--- Given data ---
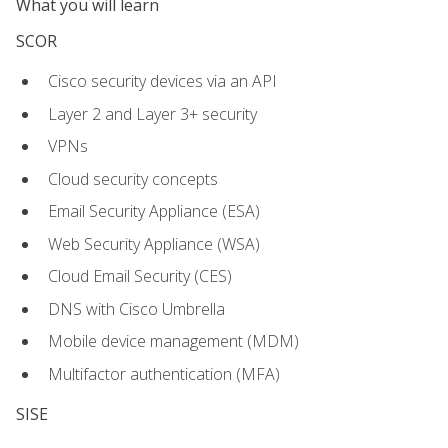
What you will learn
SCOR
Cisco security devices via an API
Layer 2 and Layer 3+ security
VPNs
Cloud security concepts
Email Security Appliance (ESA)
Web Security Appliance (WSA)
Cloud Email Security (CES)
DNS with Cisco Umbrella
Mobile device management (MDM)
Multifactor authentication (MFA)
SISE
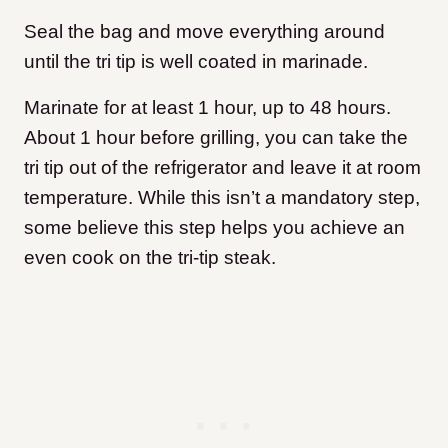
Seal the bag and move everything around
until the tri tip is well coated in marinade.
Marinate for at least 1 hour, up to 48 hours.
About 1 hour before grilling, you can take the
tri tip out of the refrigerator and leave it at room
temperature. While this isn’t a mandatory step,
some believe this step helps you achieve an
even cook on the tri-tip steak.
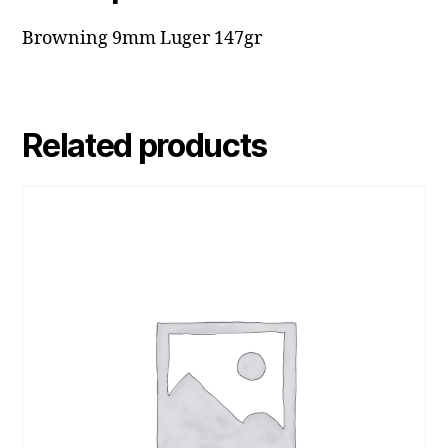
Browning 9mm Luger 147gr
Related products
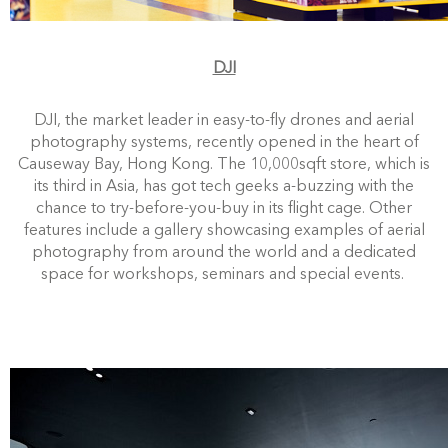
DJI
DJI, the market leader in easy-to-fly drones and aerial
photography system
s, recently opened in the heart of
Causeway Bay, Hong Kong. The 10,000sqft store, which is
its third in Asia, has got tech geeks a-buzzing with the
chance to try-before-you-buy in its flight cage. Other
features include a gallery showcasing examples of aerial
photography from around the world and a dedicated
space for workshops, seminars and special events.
---
▸ What to work on
Reproduce exactly the lines above starting at the line containing "About 1 hour" and ending at the line containing "photography from around", including both, but not the pictures.

▸ Answer box
About 1 hour before grilling, you can take the
tri tip out of the refrigerator and leave it at room
temperature. While this isn’t a mandatory step,
some believe this step helps you achieve an
even cook on the tri-tip steak.
Browning 9mm Luger 147gr
Related products
DJI
DJI, the market leader in easy-to-fly drones and aerial
photography system
s, recently opened in the heart of
Causeway Bay, Hong Kong. The 10,000sqft store, which is
its third in Asia, has got tech geeks a-buzzing with the
chance to try-before-you-buy in its flight cage. Other
features include a gallery showcasing examples of aerial
photography from around the world and a dedicated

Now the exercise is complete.